### Material to process ###
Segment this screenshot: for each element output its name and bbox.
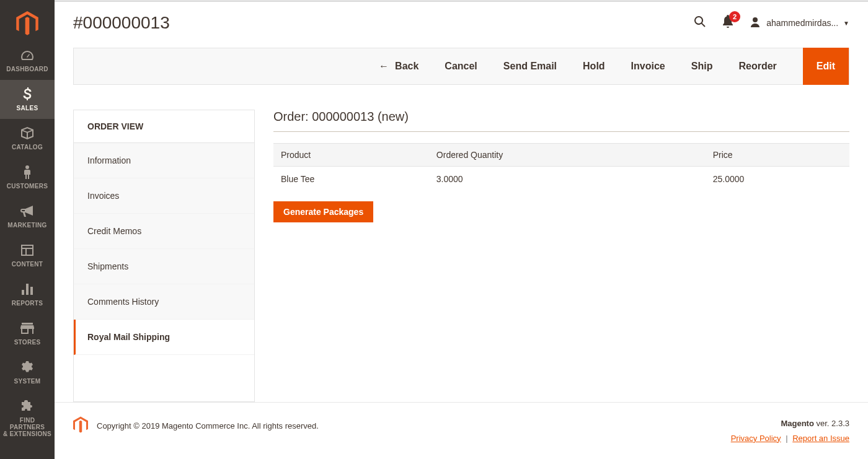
bars-icon [20, 282, 35, 296]
cell-price: 25.0000 [706, 167, 849, 192]
person-icon [20, 165, 35, 179]
edit-button[interactable]: Edit [803, 48, 849, 85]
search-icon[interactable] [693, 15, 707, 31]
page-title: #000000013 [73, 13, 170, 33]
arrow-left-icon: ← [379, 61, 389, 72]
nav-label: CUSTOMERS [7, 183, 48, 190]
invoice-button[interactable]: Invoice [631, 61, 665, 72]
nav-label: FIND PARTNERS & EXTENSIONS [2, 417, 52, 437]
nav-label: SYSTEM [14, 378, 41, 385]
nav-catalog[interactable]: CATALOG [0, 119, 55, 158]
privacy-link[interactable]: Privacy Policy [731, 434, 781, 443]
magento-logo-small [73, 416, 88, 435]
caret-down-icon: ▼ [843, 20, 849, 27]
nav-label: CATALOG [12, 144, 43, 151]
order-body: Order: 000000013 (new) Product Ordered Q… [273, 110, 849, 402]
storefront-icon [20, 321, 35, 335]
cancel-button[interactable]: Cancel [445, 61, 477, 72]
nav-partners[interactable]: FIND PARTNERS & EXTENSIONS [0, 392, 55, 445]
ship-button[interactable]: Ship [691, 61, 713, 72]
nav-marketing[interactable]: MARKETING [0, 197, 55, 236]
tab-credit-memos[interactable]: Credit Memos [74, 214, 254, 249]
cell-qty: 3.0000 [429, 167, 706, 192]
action-bar: ← Back Cancel Send Email Hold Invoice Sh… [73, 48, 849, 85]
username: ahammedmirdas... [766, 18, 838, 28]
nav-label: DASHBOARD [6, 66, 48, 72]
nav-label: REPORTS [12, 300, 43, 307]
avatar-icon [749, 16, 761, 30]
nav-content[interactable]: CONTENT [0, 236, 55, 275]
gear-icon [20, 361, 35, 374]
tab-comments-history[interactable]: Comments History [74, 284, 254, 320]
col-qty: Ordered Quantity [429, 144, 706, 167]
table-row: Blue Tee 3.0000 25.0000 [273, 167, 849, 192]
magento-logo [15, 11, 40, 36]
nav-dashboard[interactable]: DASHBOARD [0, 41, 55, 80]
tab-shipments[interactable]: Shipments [74, 249, 254, 284]
nav-reports[interactable]: REPORTS [0, 275, 55, 314]
nav-label: STORES [14, 339, 41, 346]
layout-icon [20, 243, 35, 257]
nav-label: MARKETING [7, 222, 46, 229]
order-items-table: Product Ordered Quantity Price Blue Tee … [273, 143, 849, 191]
nav-label: CONTENT [12, 261, 43, 268]
notification-badge: 2 [729, 11, 740, 22]
footer-brand: Magento [781, 419, 813, 428]
footer-separator: | [786, 434, 787, 443]
tab-invoices[interactable]: Invoices [74, 178, 254, 214]
dollar-icon [20, 87, 35, 101]
puzzle-icon [20, 400, 35, 413]
reorder-button[interactable]: Reorder [738, 61, 776, 72]
footer: Copyright © 2019 Magento Commerce Inc. A… [55, 402, 868, 459]
content: ORDER VIEW Information Invoices Credit M… [55, 85, 868, 402]
tab-information[interactable]: Information [74, 143, 254, 178]
report-issue-link[interactable]: Report an Issue [792, 434, 849, 443]
col-price: Price [706, 144, 849, 167]
nav-sales[interactable]: SALES [0, 80, 55, 119]
hold-button[interactable]: Hold [583, 61, 605, 72]
order-title: Order: 000000013 (new) [273, 110, 849, 132]
nav-customers[interactable]: CUSTOMERS [0, 158, 55, 197]
gauge-icon [20, 48, 35, 62]
nav-system[interactable]: SYSTEM [0, 353, 55, 392]
generate-packages-button[interactable]: Generate Packages [273, 201, 373, 222]
order-view-panel: ORDER VIEW Information Invoices Credit M… [73, 110, 255, 402]
col-product: Product [273, 144, 429, 167]
megaphone-icon [20, 204, 35, 218]
nav-label: SALES [17, 105, 38, 111]
account-menu[interactable]: ahammedmirdas... ▼ [749, 16, 849, 30]
send-email-button[interactable]: Send Email [503, 61, 557, 72]
box-icon [20, 126, 35, 140]
footer-ver-prefix: ver. [814, 419, 831, 428]
back-button[interactable]: ← Back [379, 61, 418, 72]
tab-royal-mail-shipping[interactable]: Royal Mail Shipping [74, 320, 254, 355]
page-header: #000000013 2 ahammedmirdas... ▼ [55, 2, 868, 48]
copyright-text: Copyright © 2019 Magento Commerce Inc. A… [97, 421, 319, 431]
footer-version: 2.3.3 [831, 419, 849, 428]
notifications-icon[interactable]: 2 [722, 15, 734, 31]
nav-stores[interactable]: STORES [0, 314, 55, 353]
back-label: Back [395, 61, 418, 72]
admin-sidebar: DASHBOARD SALES CATALOG CUSTOMERS MARKET… [0, 0, 55, 459]
order-view-heading: ORDER VIEW [74, 110, 254, 143]
main-area: #000000013 2 ahammedmirdas... ▼ ← Back C… [55, 0, 868, 459]
cell-product: Blue Tee [273, 167, 429, 192]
###
— Exercise instructions —
Above are lines of data; count those that hold "Send" and answer with the number only.

— Problem solution —
2